Weekday college schedule so far: get high as tits. Watch Family Guy marathons. Repeat.
We bought home drug tests to see which of us could make it look more like a kaleidoscope. What happened to the days of innocent fun trying to best everyone with a breathalyzer?
drunk. just smoked a spliff with a 19yr old hungarian bike taxi driver and bonded over the difficulties of getting weed in a different country. idk y shit like this isnt in the study abroad info packets
Just did a slip and slide down a five story staircase in my dorm. Being an engineer is fucking awesome
Strip club for my birthday. And none of this discrimination shit. We're going to a guys one and girls one. Go get your singles.
I plan on showing these boobs to so many people that by the end of it ill just have a shirt of beads.
I can't wait for you to tell me about your sex.
It's a short, short story.
So the pizza place just called me after an hour saying they don't have dough
At one point of the night i was standing at the bar and 3 of them had their hands down my pants, they were like thumb wrestling for it.

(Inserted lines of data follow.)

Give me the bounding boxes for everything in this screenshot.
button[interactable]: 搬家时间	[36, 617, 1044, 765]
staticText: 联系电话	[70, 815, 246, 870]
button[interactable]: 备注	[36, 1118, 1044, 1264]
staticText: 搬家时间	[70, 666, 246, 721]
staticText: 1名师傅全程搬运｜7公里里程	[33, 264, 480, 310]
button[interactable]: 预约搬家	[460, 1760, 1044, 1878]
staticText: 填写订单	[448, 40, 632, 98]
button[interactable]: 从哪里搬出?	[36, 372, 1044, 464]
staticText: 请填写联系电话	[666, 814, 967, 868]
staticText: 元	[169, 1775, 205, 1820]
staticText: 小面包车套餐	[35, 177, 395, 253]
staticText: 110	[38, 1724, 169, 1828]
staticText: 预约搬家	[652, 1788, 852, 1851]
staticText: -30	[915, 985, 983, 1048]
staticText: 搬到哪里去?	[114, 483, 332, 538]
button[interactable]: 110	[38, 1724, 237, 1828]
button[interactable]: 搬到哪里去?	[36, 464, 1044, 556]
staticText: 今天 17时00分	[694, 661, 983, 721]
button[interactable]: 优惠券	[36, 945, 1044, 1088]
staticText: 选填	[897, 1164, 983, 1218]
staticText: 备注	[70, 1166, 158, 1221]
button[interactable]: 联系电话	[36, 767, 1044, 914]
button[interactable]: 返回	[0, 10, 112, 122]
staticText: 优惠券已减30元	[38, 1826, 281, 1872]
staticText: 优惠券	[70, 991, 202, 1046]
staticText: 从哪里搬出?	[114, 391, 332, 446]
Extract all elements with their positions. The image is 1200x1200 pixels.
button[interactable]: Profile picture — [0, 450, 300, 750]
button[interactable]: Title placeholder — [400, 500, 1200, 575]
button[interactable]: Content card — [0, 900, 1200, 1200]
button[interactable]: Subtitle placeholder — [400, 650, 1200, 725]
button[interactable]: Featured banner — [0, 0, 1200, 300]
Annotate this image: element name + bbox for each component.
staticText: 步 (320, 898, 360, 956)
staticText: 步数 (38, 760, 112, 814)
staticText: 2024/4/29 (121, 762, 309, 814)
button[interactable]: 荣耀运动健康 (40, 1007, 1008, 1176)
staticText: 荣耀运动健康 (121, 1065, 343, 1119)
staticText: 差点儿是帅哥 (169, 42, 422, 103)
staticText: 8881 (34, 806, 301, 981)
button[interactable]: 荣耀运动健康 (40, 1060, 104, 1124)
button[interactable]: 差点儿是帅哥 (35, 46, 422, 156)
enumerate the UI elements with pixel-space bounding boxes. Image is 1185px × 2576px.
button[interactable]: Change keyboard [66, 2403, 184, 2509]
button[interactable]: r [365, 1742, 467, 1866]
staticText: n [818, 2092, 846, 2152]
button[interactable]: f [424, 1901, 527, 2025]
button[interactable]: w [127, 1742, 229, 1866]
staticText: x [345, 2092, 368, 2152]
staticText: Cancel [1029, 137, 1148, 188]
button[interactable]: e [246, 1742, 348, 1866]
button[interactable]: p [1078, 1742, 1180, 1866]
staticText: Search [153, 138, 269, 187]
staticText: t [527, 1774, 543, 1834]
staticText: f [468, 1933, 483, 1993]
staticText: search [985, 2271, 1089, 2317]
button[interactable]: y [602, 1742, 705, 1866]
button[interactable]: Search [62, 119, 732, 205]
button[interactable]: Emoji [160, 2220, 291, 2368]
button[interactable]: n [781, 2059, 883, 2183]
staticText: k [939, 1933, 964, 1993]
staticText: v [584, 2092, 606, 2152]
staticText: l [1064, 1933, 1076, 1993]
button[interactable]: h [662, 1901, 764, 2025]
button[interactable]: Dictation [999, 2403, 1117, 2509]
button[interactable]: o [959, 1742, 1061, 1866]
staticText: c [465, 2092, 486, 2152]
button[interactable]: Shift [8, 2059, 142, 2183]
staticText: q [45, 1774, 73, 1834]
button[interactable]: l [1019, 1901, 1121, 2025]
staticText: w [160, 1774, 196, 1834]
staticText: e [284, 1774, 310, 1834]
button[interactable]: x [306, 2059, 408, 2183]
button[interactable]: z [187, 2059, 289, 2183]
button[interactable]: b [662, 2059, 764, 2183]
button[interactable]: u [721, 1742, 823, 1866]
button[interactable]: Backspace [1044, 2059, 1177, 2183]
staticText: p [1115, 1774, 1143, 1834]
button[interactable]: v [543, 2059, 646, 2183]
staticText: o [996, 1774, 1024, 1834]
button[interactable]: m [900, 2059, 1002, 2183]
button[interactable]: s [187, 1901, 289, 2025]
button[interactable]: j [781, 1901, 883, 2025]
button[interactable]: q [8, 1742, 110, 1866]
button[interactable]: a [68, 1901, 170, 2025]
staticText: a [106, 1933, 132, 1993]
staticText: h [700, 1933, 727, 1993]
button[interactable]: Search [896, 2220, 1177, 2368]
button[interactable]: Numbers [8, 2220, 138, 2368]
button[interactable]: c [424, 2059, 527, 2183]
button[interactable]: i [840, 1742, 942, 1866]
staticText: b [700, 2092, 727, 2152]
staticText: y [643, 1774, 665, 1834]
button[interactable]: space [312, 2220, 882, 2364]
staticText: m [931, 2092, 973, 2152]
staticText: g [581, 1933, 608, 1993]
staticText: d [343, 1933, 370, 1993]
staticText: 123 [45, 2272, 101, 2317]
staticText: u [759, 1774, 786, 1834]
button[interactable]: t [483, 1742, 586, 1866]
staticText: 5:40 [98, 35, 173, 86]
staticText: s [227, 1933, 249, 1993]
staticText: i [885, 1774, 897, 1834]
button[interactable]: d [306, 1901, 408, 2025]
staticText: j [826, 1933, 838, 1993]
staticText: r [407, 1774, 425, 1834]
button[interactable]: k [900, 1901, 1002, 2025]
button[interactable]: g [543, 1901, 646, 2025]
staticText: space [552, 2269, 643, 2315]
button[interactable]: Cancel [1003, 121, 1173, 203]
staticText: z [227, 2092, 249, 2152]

Just got a handjob in my psych lecture. You were right, going to class is paying off.
Just stay awake and booze cruise it to class. How are you a senior and have never went to class drunk? No excuses, I have a better gpa.
Lobby closes at 2 AM on Thursday, but everyone walking still wants food... I could run a "Taco Bell Taxi" when I clock off at 2 and charge a dollar to give drunks a ride through drive thru.
Someones thought of a way to afford tuition.